» **Data for processing**
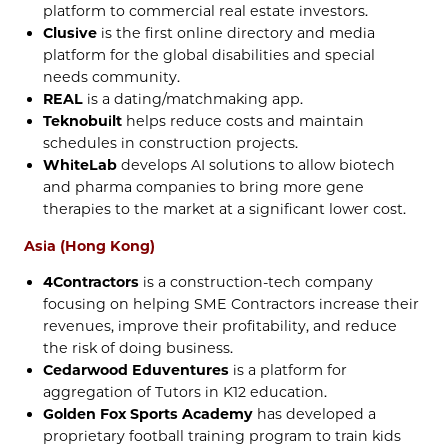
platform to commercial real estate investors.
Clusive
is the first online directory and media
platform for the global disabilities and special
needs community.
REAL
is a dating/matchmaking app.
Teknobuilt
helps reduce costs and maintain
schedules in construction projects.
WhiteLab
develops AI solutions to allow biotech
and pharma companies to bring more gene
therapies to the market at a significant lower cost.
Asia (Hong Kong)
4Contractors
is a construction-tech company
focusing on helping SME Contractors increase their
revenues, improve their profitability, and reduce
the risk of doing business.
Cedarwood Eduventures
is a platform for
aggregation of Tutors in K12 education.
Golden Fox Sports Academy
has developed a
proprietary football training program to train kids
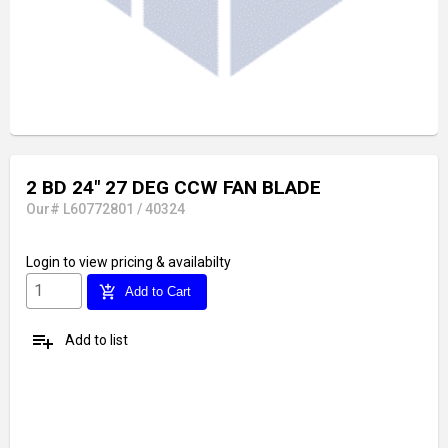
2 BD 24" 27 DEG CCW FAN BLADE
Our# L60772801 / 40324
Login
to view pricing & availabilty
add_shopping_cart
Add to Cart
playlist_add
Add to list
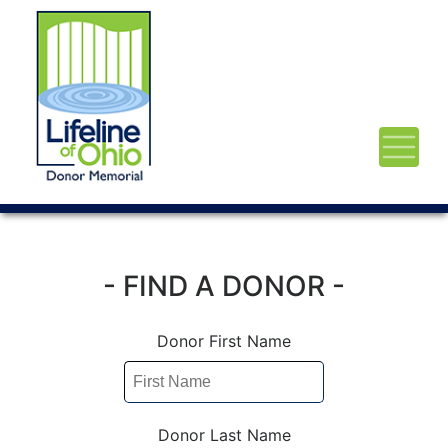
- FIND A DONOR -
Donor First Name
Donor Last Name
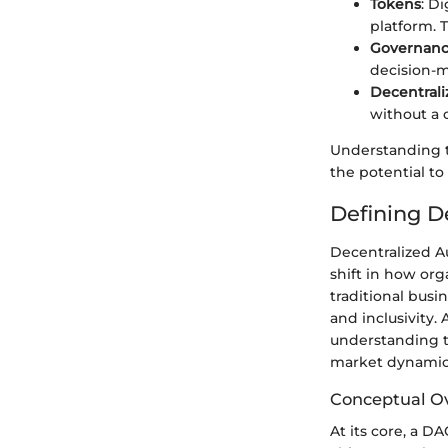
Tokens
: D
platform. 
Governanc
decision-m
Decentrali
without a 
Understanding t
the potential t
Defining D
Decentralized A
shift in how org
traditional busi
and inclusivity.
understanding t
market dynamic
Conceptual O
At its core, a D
* * *
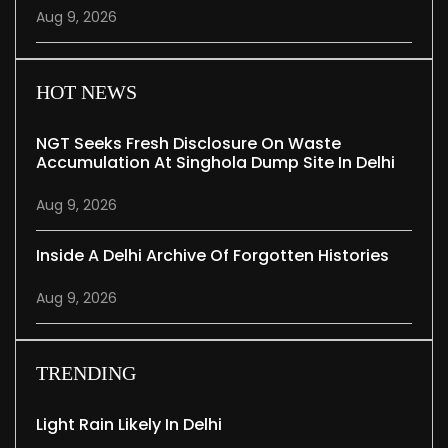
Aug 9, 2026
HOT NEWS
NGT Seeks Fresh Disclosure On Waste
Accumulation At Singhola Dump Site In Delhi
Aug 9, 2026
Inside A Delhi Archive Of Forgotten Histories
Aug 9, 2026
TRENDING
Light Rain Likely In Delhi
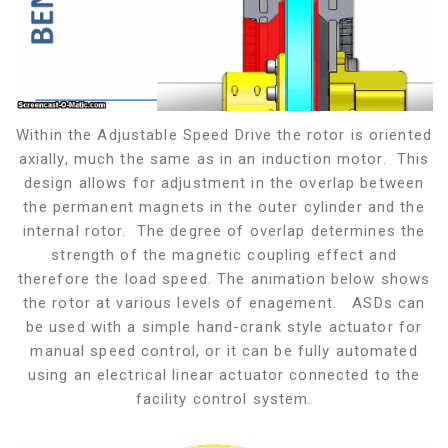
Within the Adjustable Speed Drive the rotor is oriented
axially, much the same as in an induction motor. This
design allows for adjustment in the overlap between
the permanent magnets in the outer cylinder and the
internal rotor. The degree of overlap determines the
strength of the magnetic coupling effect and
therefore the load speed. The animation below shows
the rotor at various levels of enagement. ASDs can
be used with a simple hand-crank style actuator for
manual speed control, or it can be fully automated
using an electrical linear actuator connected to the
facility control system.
==
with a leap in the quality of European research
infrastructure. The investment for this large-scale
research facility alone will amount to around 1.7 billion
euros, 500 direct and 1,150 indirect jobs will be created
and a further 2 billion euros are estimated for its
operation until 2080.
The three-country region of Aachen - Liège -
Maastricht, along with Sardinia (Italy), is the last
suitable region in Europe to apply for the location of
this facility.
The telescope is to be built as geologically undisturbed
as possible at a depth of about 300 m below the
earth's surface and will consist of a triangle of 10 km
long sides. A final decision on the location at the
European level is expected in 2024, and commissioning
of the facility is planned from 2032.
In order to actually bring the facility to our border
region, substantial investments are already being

» **Required work**
Within the material above, how many lines contain "reduce"? Only the number should be given.

» **Task result**
2